WORK INSTRUCTION » The pictures must be left out, while the rest of the data is copied exactly.

RECORDS PROVIDED »

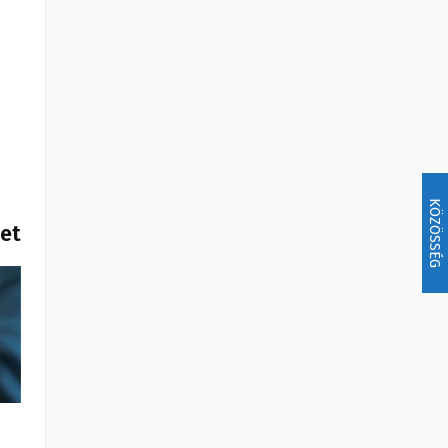
KÖZÖSSÉG
het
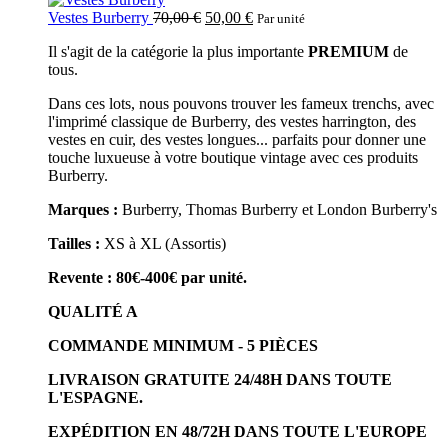
Vestes Burberry
70,00
€
50,00
€
Par unité
Il s'agit de la catégorie la plus importante
PREMIUM
de
tous.
Dans ces lots, nous pouvons trouver les fameux trenchs, avec
l'imprimé classique de Burberry, des vestes harrington, des
vestes en cuir, des vestes longues... parfaits pour donner une
touche luxueuse à votre boutique vintage avec ces produits
Burberry.
Marques :
Burberry, Thomas Burberry et London Burberry's
Tailles :
XS à XL (Assortis)
Revente : 80€-400€ par unité.
QUALITÉ A
COMMANDE MINIMUM - 5 PIÈCES
LIVRAISON GRATUITE 24/48H DANS TOUTE
L'ESPAGNE.
EXPÉDITION EN 48/72H DANS TOUTE L'EUROPE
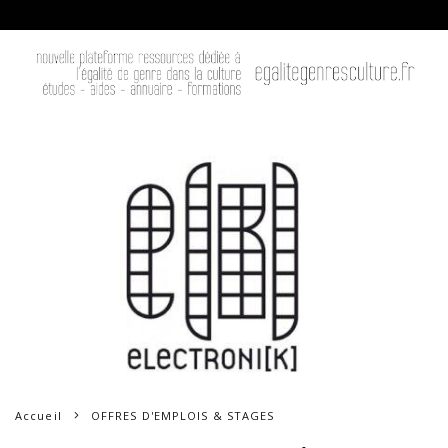
Accueil
OFFRES D'EMPLOIS & STAGES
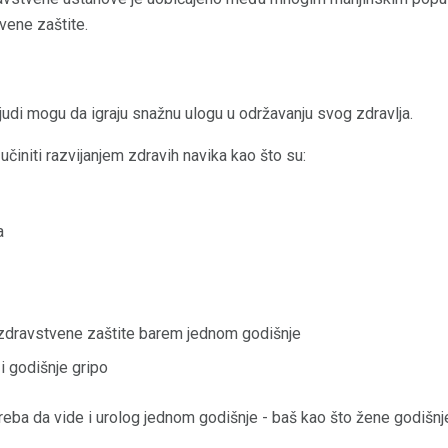
vene zaštite.
ljudi mogu da igraju snažnu ulogu u održavanju svog zdravlja.
činiti razvijanjem zdravih navika kao što su:
a
 zdravstvene zaštite barem jednom godišnje
i godišnje gripo
reba da vide i urolog jednom godišnje - baš kao što žene godišn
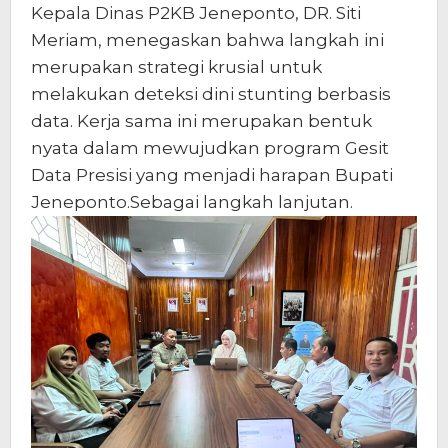
Kepala Dinas P2KB Jeneponto, DR. Siti
Meriam, menegaskan bahwa langkah ini
merupakan strategi krusial untuk
melakukan deteksi dini stunting berbasis
data. Kerja sama ini merupakan bentuk
nyata dalam mewujudkan program Gesit
Data Presisi yang menjadi harapan Bupati
Jeneponto.Sebagai langkah lanjutan.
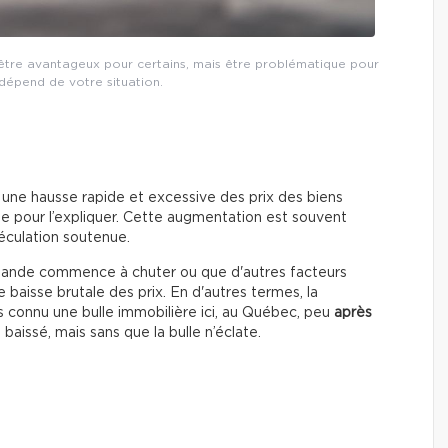
 être avantageux pour certains, mais être problématique pour
 dépend de votre situation.
 a une hausse rapide et excessive des prix des biens
que pour l’expliquer. Cette augmentation est souvent
éculation soutenue.
emande commence à chuter ou que d'autres facteurs
baisse brutale des prix. En d'autres termes, la
ns connu une bulle immobilière ici, au Québec, peu
après
 baissé, mais sans que la bulle n’éclate.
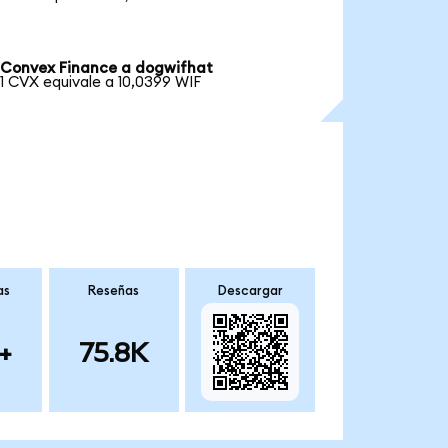
Convex Finance a dogwifhat
1 CVX equivale a 10,0399 WIF
as
Reseñas
Descargar
+
75.8K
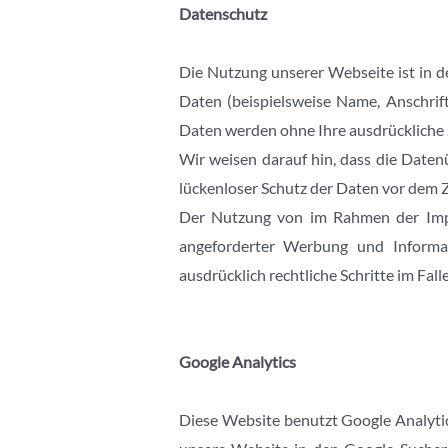
Datenschutz
Die Nutzung unserer Webseite ist in 
Daten (beispielsweise Name, Anschrift 
Daten werden ohne Ihre ausdrückliche 
Wir weisen darauf hin, dass die Daten
lückenloser Schutz der Daten vor dem Zu
Der Nutzung von im Rahmen der Impre
angeforderter Werbung und Informati
ausdrücklich rechtliche Schritte im Fa
Google Analytics
Diese Website benutzt Google Analytics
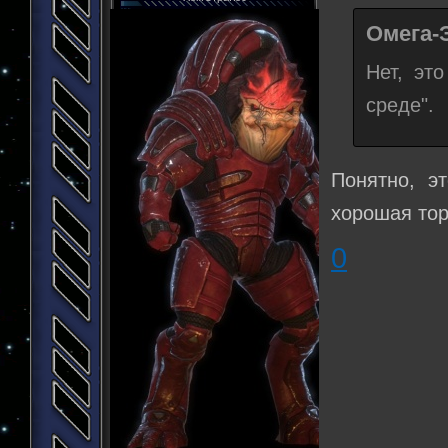
Омега-
Нет, эт
среде".
Понятно, э
хорошая то
0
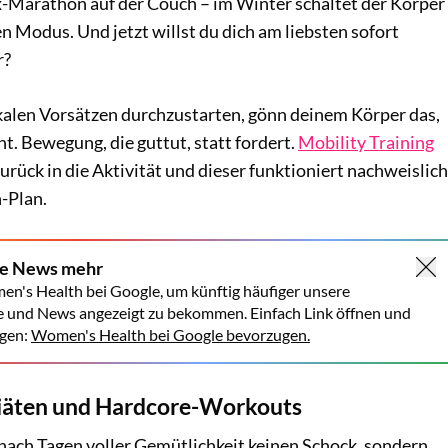
ix-Marathon auf der Couch – im Winter schaltet der Körper
en Modus. Und jetzt willst du dich am liebsten sofort
r?
ikalen Vorsätzen durchzustarten, gönn deinem Körper das,
ht. Bewegung, die guttut, statt fordert.
Mobility Training
zurück in die Aktivität und dieser funktioniert nachweislich
h-Plan.
ne News mehr
en's Health bei Google, um künftig häufiger unsere
e und News angezeigt zu bekommen. Einfach Link öffnen und
gen:
Women's Health bei Google bevorzugen.
Diäten und Hardcore-Workouts
nach Tagen voller Gemütlichkeit keinen Schock, sondern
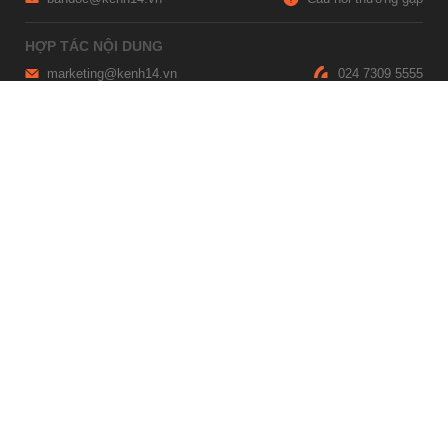
HỢP TÁC NỘI DUNG
marketing@kenh14.vn
024 7309 5555
HỖ TRỢ QUẢNG CÁO
giaitrixahoi@admicro.vn
02473007108
TRỤ SỞ HÀ NỘI
Tầng 21, Tòa nhà Center Building, Hapulico Complex, Số 01, phố
Nguyễn Huy Tưởng, phường Thanh Xuân, thành phố Hà Nội
TRỤ SỞ TP.HỒ CHÍ MINH
Tầng 4, Tòa nhà 123, số 127 Võ Văn Tần, Phường Xuân Hòa, TPHCM
Giấy phép thiết lập trang thông tin điện tử tổng hợp trên mạng số
2215/GP-TTĐT do Sở Thông tin và Truyền thông Hà Nội cấp ngày 10
tháng 4 năm 2019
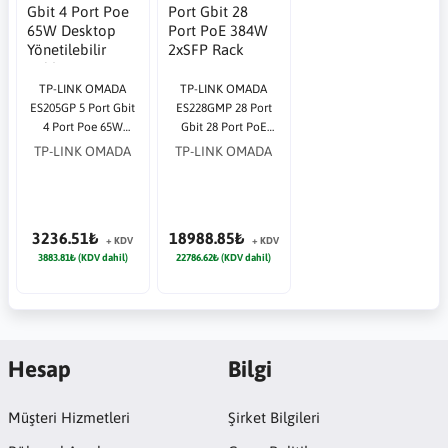
TP-LINK OMADA
TP-LINK OMADA
ES205GP 5 Port Gbit
ES228GMP 28 Port
4 Port Poe 65W
Gbit 28 Port PoE
Desktop Yönetilebilir
384W 2xSFP Rack
TP-LINK OMADA
TP-LINK OMADA
Çelik Kasa Switch
mount Yönetilebilir
Switch
3236.51₺
18988.85₺
+ KDV
+ KDV
3883.81₺ (KDV dahil)
22786.62₺ (KDV dahil)
Hesap
Bilgi
Müşteri Hizmetleri
Şirket Bilgileri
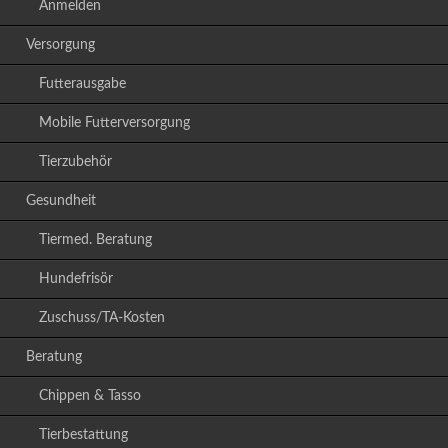
Anmelden
Versorgung
Futterausgabe
Mobile Futterversorgung
Tierzubehör
Gesundheit
Tiermed. Beratung
Hundefrisör
Zuschuss/TA-Kosten
Beratung
Chippen & Tasso
Tierbestattung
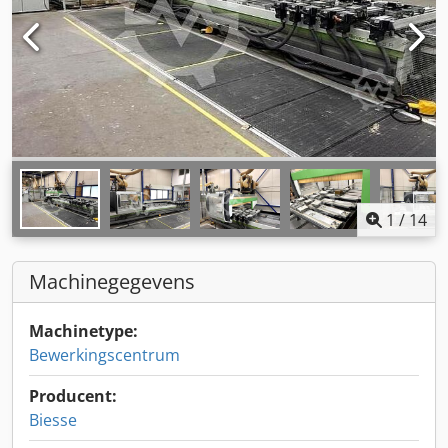
1
/
14
Machinegegevens
Machinetype:
Bewerkingscentrum
Producent:
Biesse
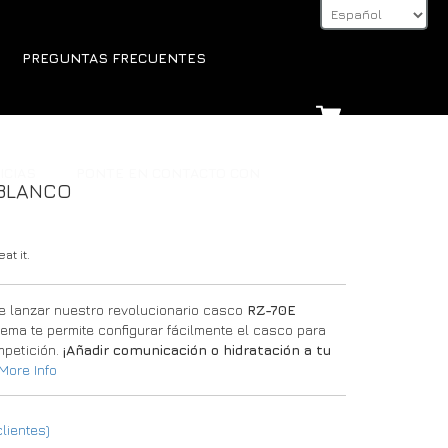
PREGUNTAS FRECUENTES
ICIAS
PONTE EN CONTACTO CON
 BLANCO
at it.
 lanzar nuestro revolucionario casco
RZ-70E
tema te permite configurar fácilmente el casco para
mpetición.
¡Añadir comunicación o hidratación a tu
More Info
lientes)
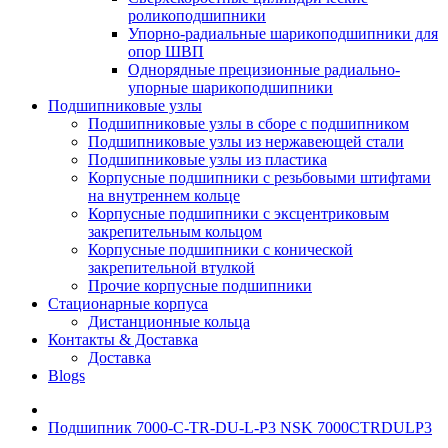
роликоподшипники
Упорно-радиальные шарикоподшипники для
опор ШВП
Однорядные прецизионные радиально-
упорные шарикоподшипники
Подшипниковые узлы
Подшипниковые узлы в сборе с подшипником
Подшипниковые узлы из нержавеющей стали
Подшипниковые узлы из пластика
Корпусные подшипники с резьбовыми штифтами
на внутреннем кольце
Корпусные подшипники с эксцентриковым
закрепительным кольцом
Корпусные подшипники с конической
закрепительной втулкой
Прочие корпусные подшипники
Стационарные корпуса
Дистанционные кольца
Контакты & Доставка
Доставка
Blogs
Подшипник 7000-C-TR-DU-L-P3 NSK 7000CTRDULP3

ANSWER SPACE »
KÖZÖSSÉG
het
Vestes Burberry
70,00
€
50,00
€
Par unité
Il s'agit de la catégorie la plus importante
PREMIUM
de
tous.
Dans ces lots, nous pouvons trouver les fameux trenchs, avec
l'imprimé classique de Burberry, des vestes harrington, des
vestes en cuir, des vestes longues... parfaits pour donner une
touche luxueuse à votre boutique vintage avec ces produits
Burberry.
Marques :
Burberry, Thomas Burberry et London Burberry's
Tailles :
XS à XL (Assortis)
Revente : 80€-400€ par unité.
QUALITÉ A
COMMANDE MINIMUM - 5 PIÈCES
LIVRAISON GRATUITE 24/48H DANS TOUTE
L'ESPAGNE.
EXPÉDITION EN 48/72H DANS TOUTE L'EUROPE
Accueil
OFFRES D'EMPLOIS & STAGES
vene zaštite.
ljudi mogu da igraju snažnu ulogu u održavanju svog zdravlja.
činiti razvijanjem zdravih navika kao što su:
a
 zdravstvene zaštite barem jednom godišnje
i godišnje gripo
reba da vide i urolog jednom godišnje - baš kao što žene godišn
Kepala Dinas P2KB Jeneponto, DR. Siti
Meriam, menegaskan bahwa langkah ini
merupakan strategi krusial untuk
melakukan deteksi dini stunting berbasis
data. Kerja sama ini merupakan bentuk
nyata dalam mewujudkan program Gesit
Data Presisi yang menjadi harapan Bupati
Jeneponto.Sebagai langkah lanjutan.
 être avantageux pour certains, mais être problématique pour
 dépend de votre situation.
 a une hausse rapide et excessive des prix des biens
que pour l’expliquer. Cette augmentation est souvent
éculation soutenue.
emande commence à chuter ou que d'autres facteurs
baisse brutale des prix. En d'autres termes, la
ns connu une bulle immobilière ici, au Québec, peu
après
 baissé, mais sans que la bulle n’éclate.
Convex Finance a dogwifhat
1 CVX equivale a 10,0399 WIF
as
Reseñas
Descargar
+
75.8K
Datenschutz
Die Nutzung unserer Webseite ist in 
Daten (beispielsweise Name, Anschrift 
Daten werden ohne Ihre ausdrückliche 
Wir weisen darauf hin, dass die Daten
lückenloser Schutz der Daten vor dem Zu
Der Nutzung von im Rahmen der Impre
angeforderter Werbung und Informati
ausdrücklich rechtliche Schritte im Fa
Google Analytics
Diese Website benutzt Google Analytics
Омега-
Нет, эт
среде".
Понятно, э
хорошая то
0
ix-Marathon auf der Couch – im Winter schaltet der Körper
en Modus. Und jetzt willst du dich am liebsten sofort
r?
ikalen Vorsätzen durchzustarten, gönn deinem Körper das,
ht. Bewegung, die guttut, statt fordert.
Mobility Training
zurück in die Aktivität und dieser funktioniert nachweislich
h-Plan.
ne News mehr
en's Health bei Google, um künftig häufiger unsere
e und News angezeigt zu bekommen. Einfach Link öffnen und
gen:
Women's Health bei Google bevorzugen.
Diäten und Hardcore-Workouts
nach Tagen voller Gemütlichkeit keinen Schock, sondern
HỢP TÁC NỘI DUNG
marketing@kenh14.vn
024 7309 5555
HỖ TRỢ QUẢNG CÁO
giaitrixahoi@admicro.vn
02473007108
TRỤ SỞ HÀ NỘI
Tầng 21, Tòa nhà Center Building, Hapulico Complex, Số 01, phố
Nguyễn Huy Tưởng, phường Thanh Xuân, thành phố Hà Nội
TRỤ SỞ TP.HỒ CHÍ MINH
Tầng 4, Tòa nhà 123, số 127 Võ Văn Tần, Phường Xuân Hòa, TPHCM
Giấy phép thiết lập trang thông tin điện tử tổng hợp trên mạng số
2215/GP-TTĐT do Sở Thông tin và Truyền thông Hà Nội cấp ngày 10
tháng 4 năm 2019
TP-LINK OMADA
TP-LINK OMADA
ES205GP 5 Port Gbit
ES228GMP 28 Port
4 Port Poe 65W
Gbit 28 Port PoE
Desktop Yönetilebilir
384W 2xSFP Rack
TP-LINK OMADA
TP-LINK OMADA
Çelik Kasa Switch
mount Yönetilebilir
Switch
3236.51₺
18988.85₺
+ KDV
+ KDV
3883.81₺ (KDV dahil)
22786.62₺ (KDV dahil)
Hesap
Bilgi
Müşteri Hizmetleri
Şirket Bilgileri
Anmelden
Versorgung
Futterausgabe
Mobile Futterversorgung
Tierzubehör
Gesundheit
Tiermed. Beratung
Hundefrisör
Zuschuss/TA-Kosten
Beratung
Chippen & Tasso
Tierbestattung
1
/
14
Machinegegevens
Machinetype:
Bewerkingscentrum
Producent:
Biesse
PREGUNTAS FRECUENTES
ICIAS
PONTE EN CONTACTO CON
 BLANCO
at it.
 lanzar nuestro revolucionario casco
RZ-70E
tema te permite configurar fácilmente el casco para
mpetición.
¡Añadir comunicación o hidratación a tu
More Info
lientes)
роликоподшипники
Упорно-радиальные шарикоподшипники для
опор ШВП
Однорядные прецизионные радиально-
упорные шарикоподшипники
Подшипниковые узлы
Подшипниковые узлы в сборе с подшипником
Подшипниковые узлы из нержавеющей стали
Подшипниковые узлы из пластика
Корпусные подшипники с резьбовыми штифтами
на внутреннем кольце
Корпусные подшипники с эксцентриковым
закрепительным кольцом
Корпусные подшипники с конической
закрепительной втулкой
Прочие корпусные подшипники
Стационарные корпуса
Дистанционные кольца
Контакты & Доставка
Доставка
Blogs
Подшипник 7000-C-TR-DU-L-P3 NSK 7000CTRDULP3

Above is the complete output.